Десятки глаз драгоценной россыпью опалов прикованы к ней. Они восторженно ловят каждое ее движение, и, кажется, в порыве неистовой любви и религиозного экстаза готовы ее растерзать.
И она танцует.
Воздух вокруг застывает и становится стеклянным. Душа тонким облачком отделяется от тела и парит под потолком, глядя со стороны на танец, исполненный горечи и страсти.
А потом ангел спрашивает:
— Чью голову ты попросишь, моя Саломея?
И все исчезает.
***
Некоторые книги опасны. Открой — и пострадаешь. И Библия, пожалуй, самая страшная из книг.
Джон никогда не считал себя истовым христианином. Если Моника заводила речь о религии, он старался отмалчиваться. Однажды, правда, не выдержал и рявкнул на нее:
— Где был твой бог, когда франкисты бомбили Гернику? Что он делал, когда французских солдат травили ипритом в бельгийских окопах?
— Джон… — попыталась было возразить она своим потусторонним голосом.

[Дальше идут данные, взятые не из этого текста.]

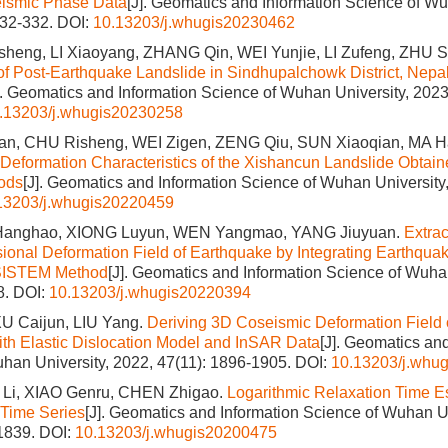
ismic Phase Data
[J]. Geomatics and Information Science of Wu
332-332.
DOI:
10.13203/j.whugis20230462
eng, LI Xiaoyang, ZHANG Qin, WEI Yunjie, LI Zufeng, ZHU 
of Post-Earthquake Landslide in Sindhupalchowk District, Nep
]. Geomatics and Information Science of Wuhan University, 2023
.13203/j.whugis20230258
, CHU Risheng, WEI Zigen, ZENG Qiu, SUN Xiaoqian, MA H
 Deformation Characteristics of the Xishancun Landslide Obtai
ods
[J]. Geomatics and Information Science of Wuhan University,
13203/j.whugis20220459
 Hanghao, XIONG Luyun, WEN Yangmao, YANG Jiuyuan.
Extra
onal Deformation Field of Earthquake by Integrating Earthquak
SISTEM Method
[J]. Geomatics and Information Science of Wuhan
8.
DOI:
10.13203/j.whugis20220394
U Caijun, LIU Yang.
Deriving 3D Coseismic Deformation Field 
th Elastic Dislocation Model and InSAR Data
[J]. Geomatics an
han University, 2022, 47(11): 1896-1905.
DOI:
10.13203/j.whu
 Li, XIAO Genru, CHEN Zhigao.
Logarithmic Relaxation Time E
Time Series
[J]. Geomatics and Information Science of Wuhan Un
-1839.
DOI:
10.13203/j.whugis20200475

— Я верю в своих друзей и в свое оружие. А девять граммов свинца — лучшая из молитв…
Однако сейчас он не был бы столь категоричен. Пытался вспомнить хоть что-то, хоть «Отче наш», но слова не шли на ум.
Моника, лежавшая перед ним на белых больничных простынях, казалась мертвенно-бледной. Скулы заострились, а глаза зияли темными провалами на неживом восковом лице.

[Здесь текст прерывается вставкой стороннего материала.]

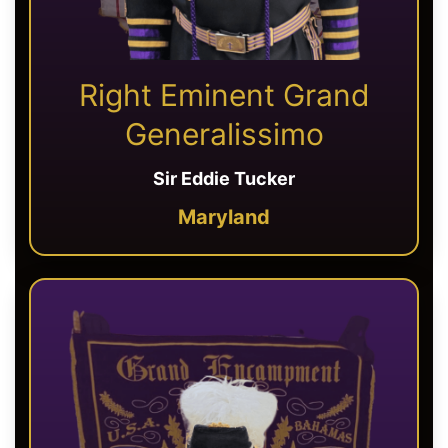
Right Eminent Grand
Generalissimo
Sir Eddie Tucker
Maryland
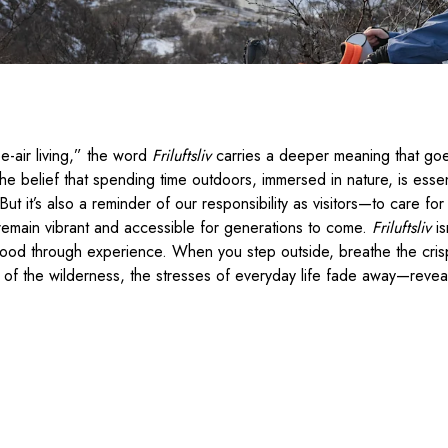
e-air living,” the word
Friluftsliv
carries a deeper meaning that goe
the belief that spending time outdoors, immersed in nature, is essen
fe. But it’s also a reminder of our responsibility as visitors—to care f
remain vibrant and accessible for generations to come.
Friluftsliv
is
tood through experience. When you step outside, breathe the crisp 
of the wilderness, the stresses of everyday life fade away—reveal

Работа под прикрытием всегда опасна, а когда речь идет о тоталитарной секте и свихнувшихся на вере психопатах — опасна вдвойне. Джон был против этой затеи, однако уступил — кто мог справиться лучше специалиста по религиозным культам? И именно Моника помогла задержать их лидера живым. Но какой ценой? Он боялся даже думать об этом.
Джон взял ее узкую тонкую ладонь в свою. Прохладные пальцы казались почти прозрачными. Прижал их к губам. И медленно, строчка за строчкой, начал вспоминать:
— Живущий под кровом Всевышнего под сенью Всемогущего покоится, говорит Господу: "Прибежище мое и защита моя, Бог мой, на Которого я уповаю!" Он избавит тебя от сети ловца, от гибельной язвы, перьями Своими осенит тебя, и под крыльями Его будешь безопасен; щит и ограждение — истина Его…

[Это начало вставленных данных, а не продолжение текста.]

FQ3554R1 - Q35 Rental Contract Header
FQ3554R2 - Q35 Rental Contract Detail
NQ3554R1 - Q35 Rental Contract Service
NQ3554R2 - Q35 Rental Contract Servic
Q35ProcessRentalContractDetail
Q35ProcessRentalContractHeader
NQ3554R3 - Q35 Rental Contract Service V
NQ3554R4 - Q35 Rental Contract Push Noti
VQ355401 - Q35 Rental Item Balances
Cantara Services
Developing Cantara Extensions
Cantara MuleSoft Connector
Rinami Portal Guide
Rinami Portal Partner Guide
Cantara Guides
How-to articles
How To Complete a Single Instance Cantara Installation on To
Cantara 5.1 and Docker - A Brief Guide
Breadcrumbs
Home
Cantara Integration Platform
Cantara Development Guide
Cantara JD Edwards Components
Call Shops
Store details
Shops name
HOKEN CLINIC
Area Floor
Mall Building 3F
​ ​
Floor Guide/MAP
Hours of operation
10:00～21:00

— Джон… — Моника открыла глаза. — Джон, он ангел…
Лики святых смотрели на нее с витражей и фресок. И сама Дева Мария улыбалась кротко и всепрощающе. Моника застыла, ожидая причаститься Тела Христова, и священник склонился над ней, протягивая облатку. Она знала, что под сутаной он прячет дрожащие лазоревые крылья, и это была тайна, доступная лишь им троим — ей, святому отцу и Господу Богу. И это его глаза взирают на нее с икон.